Amistoso internacional é uma das coisas menos emocionantes do futebol. O povo só olha porque as principais emissoras dos países têm contratos com as confederações nacionais e com a FIFA. Mas também não tira nenhum pedaço parar duas horas e olhar o time nacional na TV. Na Itália é a mesma coisa que no Brasil. Apesar do descaso geral, tem aqueles que saem com bandeira, camisa e xingam o aparelho na esperança que o técnico escute alguma coisa do outro lado. Mas Itália e Alemanha foi um jogo tão chato, mas tão chato, que lá pelos 15 minutos nem esses fanáticos estavam mais prestando atenção. Afinal, o bar tinha vantagens insuperáveis, como cerveja barata e comida de graça. Mesmo assim, ainda faltava alguma coisa para a consolidação da alegria geral na mesa. O que poderia ser? O que estava faltando?
Confusão, é claro. E não demorou muito para acontecer. Depois de uns cinco mini-sanduíches de mortadela, um pote de batatinhas e uma rodada de cerveja vermelha, começa a gritaria na rua. Imediatamente todos se viram para olhar. Na pizzaria da frente, o cozinheiro com cara meio de árabe sai irado com um bastão de ferro e desafia um outro meio árabe que resiste e encara a briga na calçada. Correria. O dono da pizzaria estava no bar; voa para a rua. Dois de nossa mesa também correm. Mais para saber de perto o que acontecia do que para servir de “turma do deixa disso”. Gritos, ameaças, meia dúzia de sopapos, chutes, e a situação se acalma. Dali a pouco o dono da pizzaria acompanha o cliente raivoso pela rua tentando acalmá-lo e retornam os amigos com as notícias para acalmar nossa curiosidade. Boas notícias, pelo riso que carregam junto.

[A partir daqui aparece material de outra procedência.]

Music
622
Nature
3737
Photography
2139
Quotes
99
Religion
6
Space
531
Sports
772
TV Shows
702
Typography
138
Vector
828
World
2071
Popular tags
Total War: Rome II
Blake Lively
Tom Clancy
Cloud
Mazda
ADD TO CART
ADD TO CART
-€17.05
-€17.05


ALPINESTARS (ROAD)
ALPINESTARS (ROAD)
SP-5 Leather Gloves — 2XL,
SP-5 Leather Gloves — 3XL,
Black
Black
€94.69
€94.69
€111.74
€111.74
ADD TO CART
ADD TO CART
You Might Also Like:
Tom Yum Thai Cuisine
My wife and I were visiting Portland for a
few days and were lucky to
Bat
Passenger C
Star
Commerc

O fato: o cliente era curdo e enquanto comia sua pizza xingava o ex-ditador Saddam Hessein de tudo, inclusive de ditador, e bendizia a invasão dos Estados Unidos. O que ele não sabia era que o cozinheiro era um sunita iraquiano, orgulhoso do seu país, mesmo com seu ditador, e totalmente contra a invasão externa. Ou seja, uma briga secular iraquiana tomou forma, como por mágica, nas ruas de Bologna. Coisas da globalização, diriam alguns.
Os italianos, brasileiros e alemães da nossa mesa se divertiram muito com a história. Para nós esse tipo de briga não tem sentido. É muito mais justo arrumar confusão por conversar com a mulher de alguém, ou olhar para a pessoa errada. Esse negócio de nações e religiões não está com nada.

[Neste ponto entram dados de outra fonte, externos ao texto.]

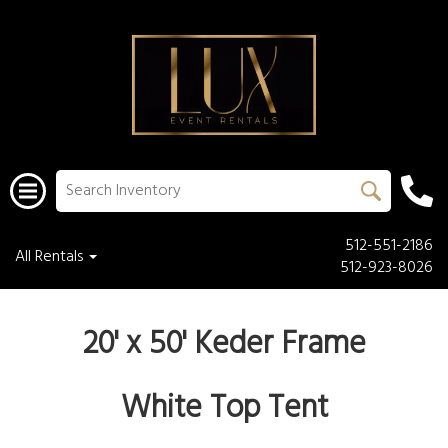
512-551-2186
All Rentals
512-923-8026
20' x 50' Keder Frame
White Top Tent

Mais uma rodada de cerveja austríaca, ou romena, ou holandesa, tanto faz, e a Itália empata a partida. Alegria dos “Fratelli”, tristeza dos alemães, e indiferença dos árabes, brasileiros, franceses e espanhóis. Agora a noite estava encaminhada. Mais um copo de cerveja e ao sair do bar a rua já está com um princípio de ares babilônicos. Massa de gente que faz a alegria dos marroquinos do comércio de produtos típicos da sua terra, se é que me entendem. A essa altura, nada melhor do que comer um Kebap feito pelo pessoal do Bangladesh. Eles têm a manha. Mais uma cerveja, dessa vez no pub irlandês do indiano que tem como barista um mexicano. Enfim, a lembrança: é quarta-feira. Isso significa que todos podemos andar poucas quadras e terminar a noite em samba, porque uma negra brasileira de voz maravilhosa canta em um buteco de italianos. Sim, tudo termina em samba, como não podia deixar de ser em um mundo globalizado.